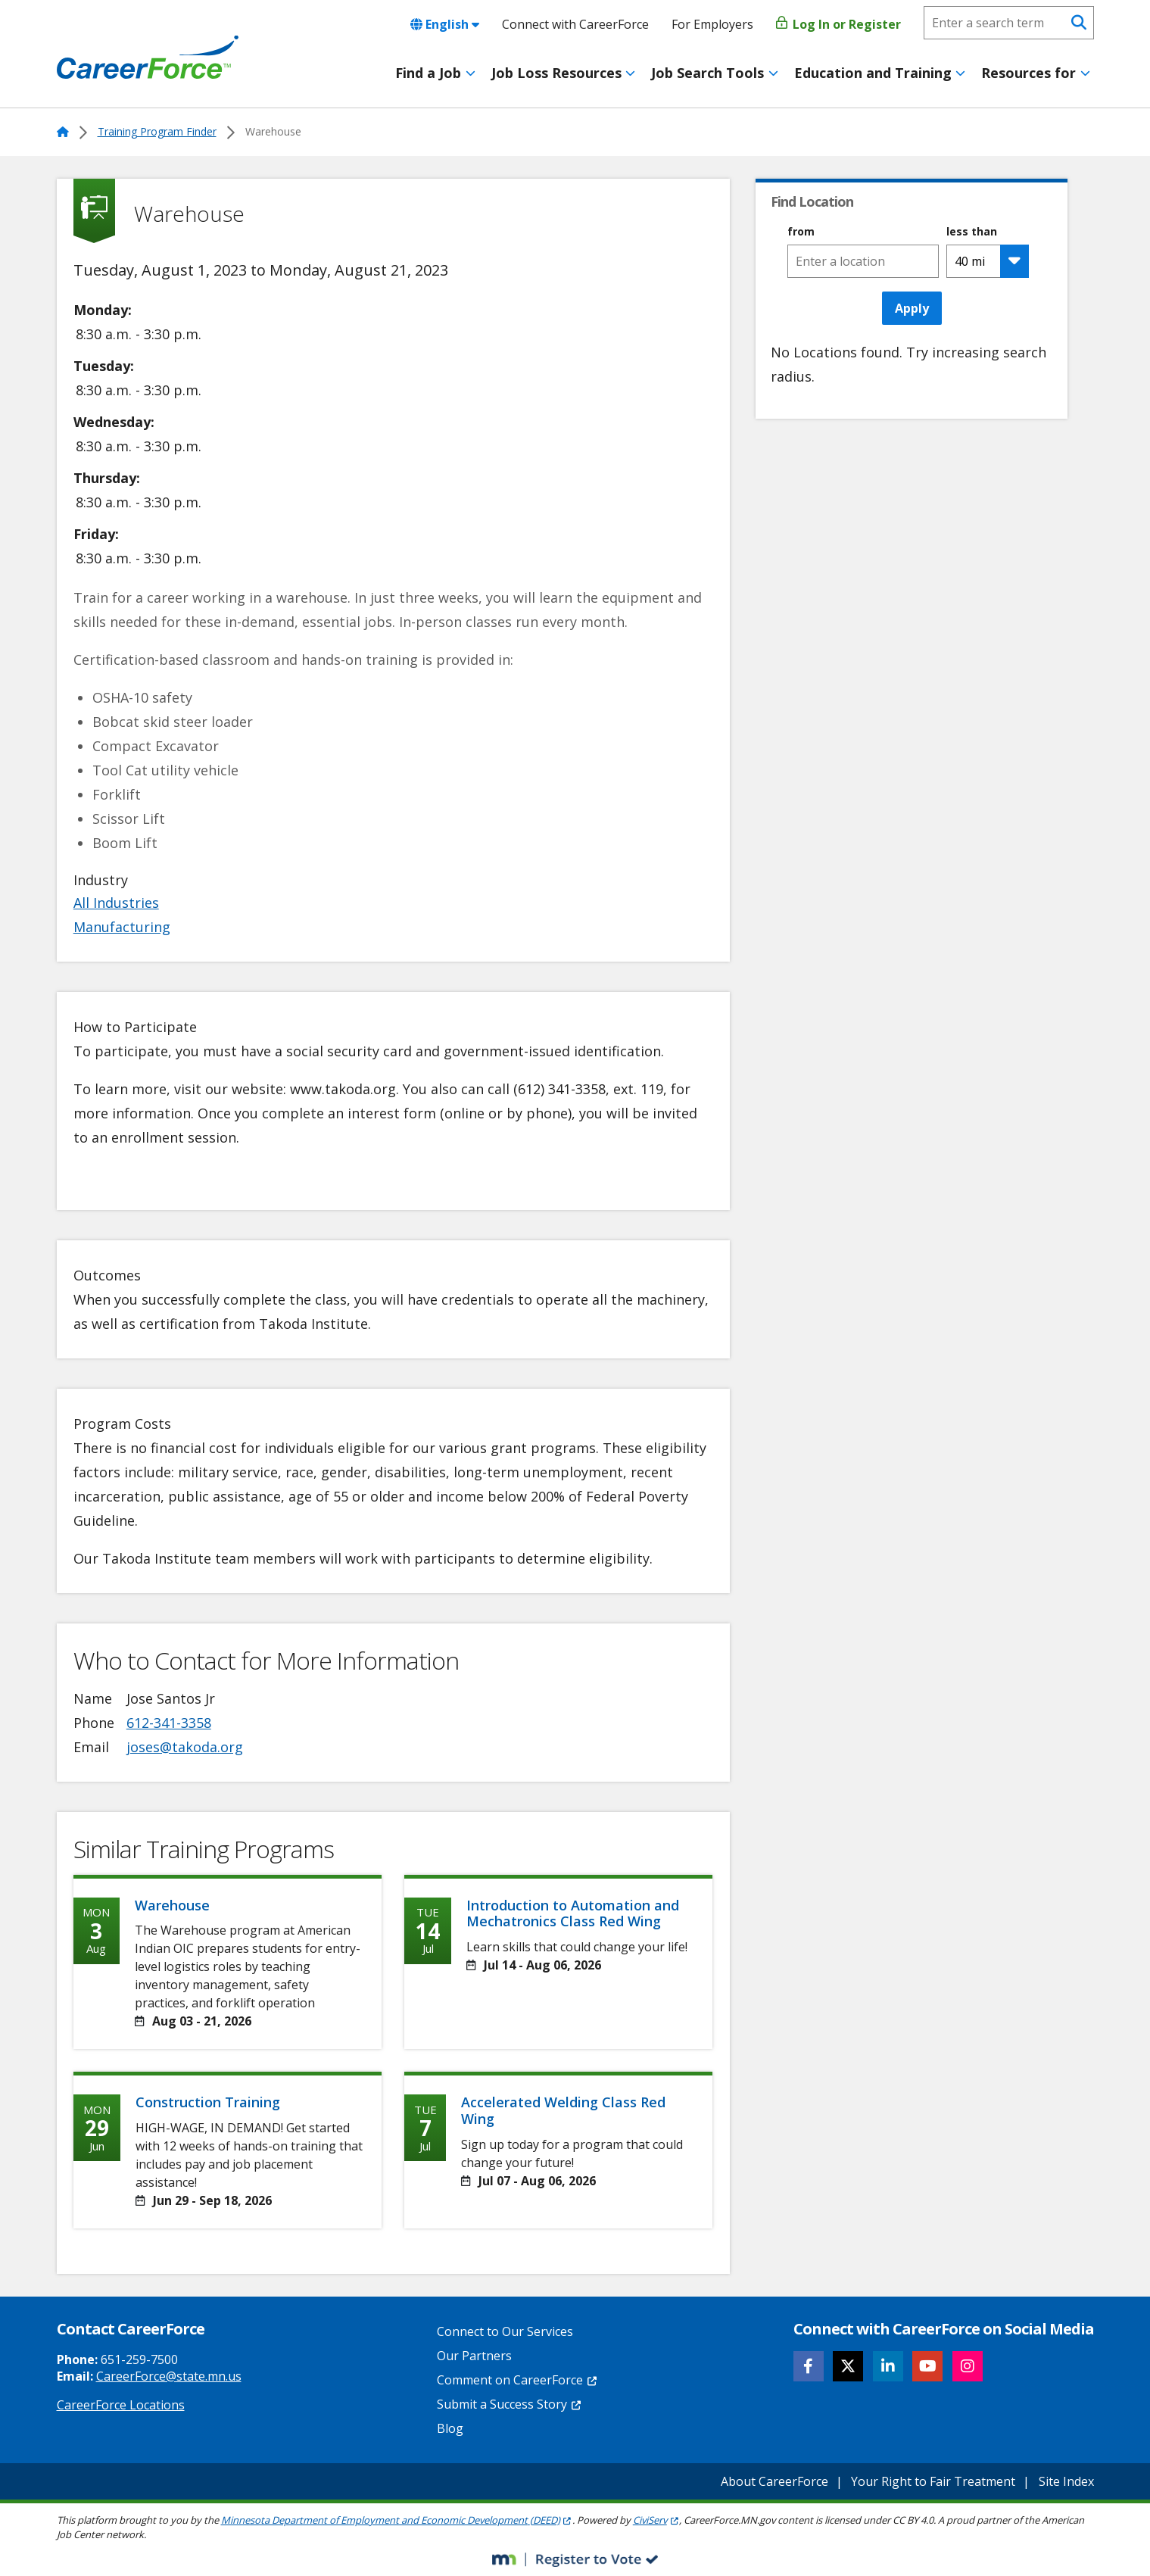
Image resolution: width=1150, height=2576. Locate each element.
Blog (450, 2428)
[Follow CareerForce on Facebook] (808, 2366)
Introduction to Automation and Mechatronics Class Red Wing (572, 1913)
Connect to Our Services (505, 2331)
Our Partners (474, 2355)
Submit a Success (509, 2404)
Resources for (1028, 73)
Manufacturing (121, 927)
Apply (912, 308)
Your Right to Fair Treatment (933, 2481)
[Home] (147, 58)
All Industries (116, 902)
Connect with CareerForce (575, 24)
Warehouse (172, 1905)
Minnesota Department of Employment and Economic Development (396, 2520)
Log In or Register (838, 24)
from (801, 231)
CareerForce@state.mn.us (169, 2376)
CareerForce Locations (121, 2405)
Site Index (1066, 2481)
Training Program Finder (157, 131)
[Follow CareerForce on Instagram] (967, 2366)
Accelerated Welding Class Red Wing (563, 2110)
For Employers (712, 24)
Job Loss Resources (556, 73)
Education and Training (873, 73)
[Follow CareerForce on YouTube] (927, 2366)
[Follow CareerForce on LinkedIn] (888, 2366)
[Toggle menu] (470, 73)
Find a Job (428, 73)
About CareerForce (774, 2481)
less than (971, 231)
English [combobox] (444, 24)
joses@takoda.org (184, 1747)
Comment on (517, 2380)
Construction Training (208, 2102)
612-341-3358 (168, 1723)
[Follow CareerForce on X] (848, 2366)
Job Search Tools (707, 73)
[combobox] (863, 261)
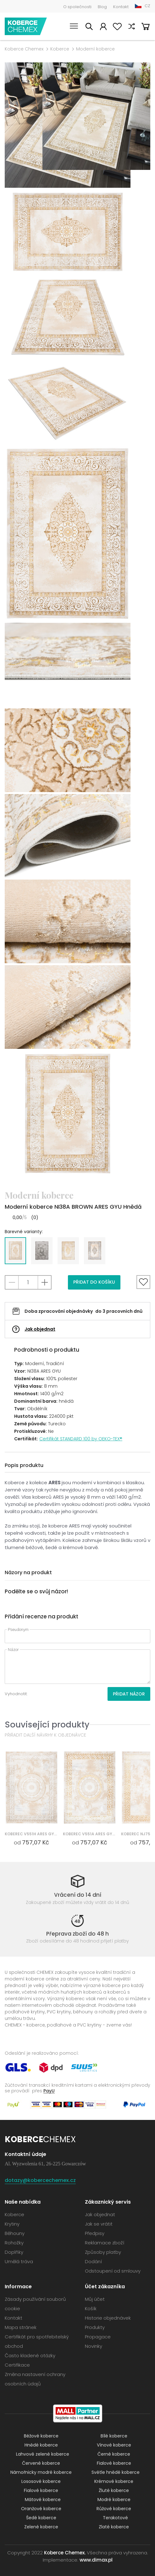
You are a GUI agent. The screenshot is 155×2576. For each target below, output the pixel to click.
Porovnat (131, 27)
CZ (147, 6)
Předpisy (94, 2233)
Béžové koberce (41, 2436)
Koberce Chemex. (65, 2552)
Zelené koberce (41, 2527)
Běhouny (15, 2233)
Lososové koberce (41, 2481)
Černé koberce (113, 2454)
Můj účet (103, 27)
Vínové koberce (114, 2445)
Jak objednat (40, 1329)
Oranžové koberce (41, 2508)
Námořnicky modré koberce (41, 2472)
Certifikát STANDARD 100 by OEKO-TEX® (80, 1439)
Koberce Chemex (26, 26)
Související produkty (47, 1724)
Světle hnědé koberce (115, 2472)
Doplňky (14, 2252)
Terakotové (115, 2518)
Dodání (93, 2261)
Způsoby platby (103, 2252)
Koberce (59, 48)
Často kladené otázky (30, 2355)
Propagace (98, 2336)
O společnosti (77, 7)
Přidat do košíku (94, 1282)
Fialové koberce (114, 2463)
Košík (145, 27)
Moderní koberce (95, 48)
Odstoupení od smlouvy (113, 2271)
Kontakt (121, 7)
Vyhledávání (89, 27)
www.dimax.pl (96, 2560)
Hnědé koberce (41, 2445)
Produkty (95, 2327)
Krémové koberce (113, 2481)
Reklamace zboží (104, 2242)
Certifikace (17, 2365)
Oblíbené (117, 27)
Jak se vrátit (99, 2224)
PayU (49, 2090)
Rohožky (14, 2242)
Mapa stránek (20, 2327)
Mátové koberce (43, 2499)
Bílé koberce (114, 2436)
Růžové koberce (114, 2508)
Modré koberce (113, 2499)
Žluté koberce (114, 2490)
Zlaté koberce (114, 2527)
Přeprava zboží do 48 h (77, 1933)
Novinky (93, 2346)
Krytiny (12, 2224)
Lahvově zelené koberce (42, 2454)
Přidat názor (129, 1694)
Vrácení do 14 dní (77, 1895)
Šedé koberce (41, 2518)
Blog (102, 7)
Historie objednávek (108, 2318)
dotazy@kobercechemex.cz (40, 2180)
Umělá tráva (19, 2261)
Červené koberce (41, 2463)
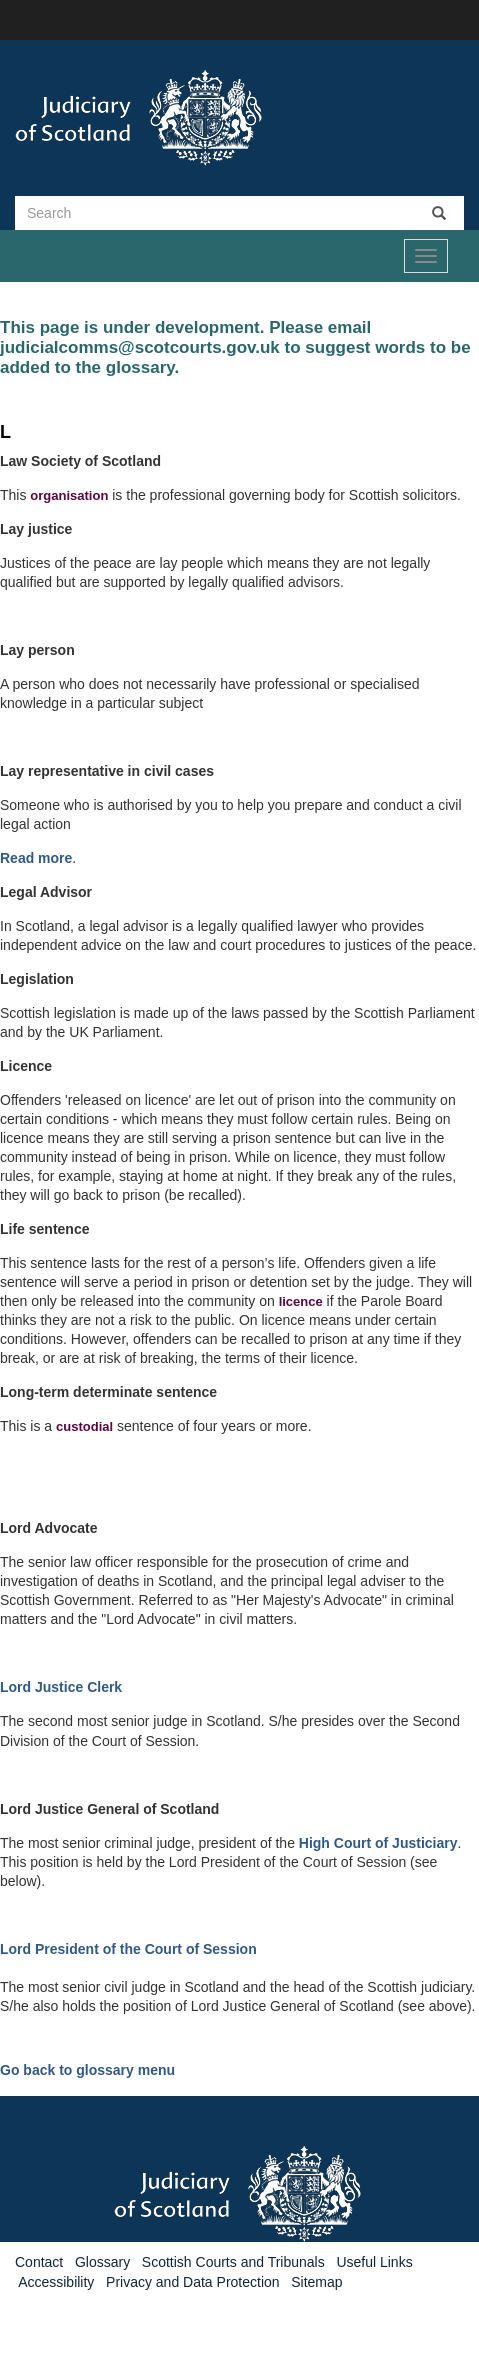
--*--
TASK DESCRIPTION
Among the entries above, find every line holding "CareerForce" and copy it.

SOLUTION TO THE EXERCISE
[Follow CareerForce on Facebook] (808, 2366)
Connect with CareerForce (575, 24)
CareerForce@state.mn.us (169, 2376)
CareerForce Locations (121, 2405)
[Follow CareerForce on Instagram] (967, 2366)
[Follow CareerForce on YouTube] (927, 2366)
[Follow CareerForce on LinkedIn] (888, 2366)
About CareerForce (774, 2481)
[Follow CareerForce on X] (848, 2366)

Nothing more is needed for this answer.